For all my cringing in this thread, I do concur. I don’t like hearing that someone I like has beliefs or aligns themselves with a group I’m not fond of, but I really only care about how well entertainers entertain me. The only time beliefs really start to annoy me is if they start creeping into the entertainment.

Some of the creators of webcomics I follow regularly are hardcore conservative Christians, and for the most part I don’t care…except when they use the comic as a platform to preach. As long as Adam Baldwin just keeps doing what he’s always done on screen, it’s all good.

If the guy was a painter, or even a musician, I could probably get past it.
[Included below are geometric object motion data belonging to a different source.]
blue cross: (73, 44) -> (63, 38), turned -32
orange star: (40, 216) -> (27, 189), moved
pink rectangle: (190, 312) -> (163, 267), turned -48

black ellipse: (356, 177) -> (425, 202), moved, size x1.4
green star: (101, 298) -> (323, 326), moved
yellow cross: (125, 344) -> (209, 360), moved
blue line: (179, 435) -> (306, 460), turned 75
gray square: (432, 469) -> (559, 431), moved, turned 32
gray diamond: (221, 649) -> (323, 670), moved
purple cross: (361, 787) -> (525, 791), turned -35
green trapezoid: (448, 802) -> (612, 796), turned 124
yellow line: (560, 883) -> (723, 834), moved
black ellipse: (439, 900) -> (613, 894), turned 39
But for an actor, it’s REALLY hard to see the character he plays without also seeing the actor behind it. It always seeps through, especially for an actor like Baldwin who tend to play pretty similar characters in everything he’s in.

Quoted for truth.

I agree with the rest of your post, but only because Baldwin’s beliefs aren’t beyond the pale. Contrast this against Mel Gibson’s, for example, whose are (IMO); or if you like, imagine someone even worse, say someone who actively supports the Real IRA or some other terrorist organization.
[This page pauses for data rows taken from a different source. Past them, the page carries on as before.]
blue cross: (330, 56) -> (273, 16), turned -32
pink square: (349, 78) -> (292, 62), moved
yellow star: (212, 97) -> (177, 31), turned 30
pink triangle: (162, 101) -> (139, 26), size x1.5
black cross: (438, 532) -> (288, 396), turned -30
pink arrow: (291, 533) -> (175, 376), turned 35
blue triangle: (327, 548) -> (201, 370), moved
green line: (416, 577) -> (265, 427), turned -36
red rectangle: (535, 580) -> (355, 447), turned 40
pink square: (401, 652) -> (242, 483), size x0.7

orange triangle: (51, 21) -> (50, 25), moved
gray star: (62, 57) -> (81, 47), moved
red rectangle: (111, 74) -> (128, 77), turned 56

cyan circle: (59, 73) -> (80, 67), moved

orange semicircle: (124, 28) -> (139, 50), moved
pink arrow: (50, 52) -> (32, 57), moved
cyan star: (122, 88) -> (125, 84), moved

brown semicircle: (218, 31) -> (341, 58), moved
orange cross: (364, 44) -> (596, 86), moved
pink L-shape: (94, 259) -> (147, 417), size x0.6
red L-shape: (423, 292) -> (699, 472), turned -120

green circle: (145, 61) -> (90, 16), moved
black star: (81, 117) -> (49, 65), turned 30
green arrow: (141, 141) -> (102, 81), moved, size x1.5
It’s perfectly possible for someone’s real-world behavior to taint my enjoyment of their art. That can include participation in exceptionally loathsome political movements. The Tea Party movement is loathsome, IMO, but only unexceptionally so.

Well crap. I always liked Adam Baldwin. Now I’ll have to think “I like him, but…”

Same with Robert Duvall. I adore him, but he’s a Republican.

No worries. I had no idea who he was either. And I’ve never seen Firefly.

Wow, he’s even more awesome than I used to think he was.

At least this puts the net political viewpoint of acting Baldwins somewhere in the middle. And if an actor being conservative really taints your viewpoint on an actor, I hope you don’t like Robert Downey, Jr.

We gotta go to the crappy political rally where I’m a hero!

I still don’t think it should, though. The reason we don’t enjoy it is because that person has done something wrong. But our dislike is not going to do anything to stop that. So all we’re doing is letting someone else’s actions keep us from enjoying something.

Our instinct to shun people who have done wrong is not always useful.

Not to me.

Funny thing, Sam, but you seemed more sympathetic to people shunning artists because of their politics back when folks were mad at the Dixie Chicks for criticizing President Bush:

So for consistency’s sake, Sam, you might want to back off on your gibes about people on the left being “shallow and close-minded” if this revelation about Baldwin’s politics happens to diminish their appreciation of Baldwin’s art.

(Me personally, I never heard of the guy and don’t know and don’t care what Firefly is, so I won’t be making any changes in my life over this.)

You’ve got a reasonable point, if you don’t draw a distinction between merely holding a set of beliefs and specific actions you think are wrong. No one had a problem with the Dixie Chicks until they criticized the president overseas.

But I recognize that everyone draws the line in a different place, and I’ve got no right to tell them where it is. So consider my comment retracted.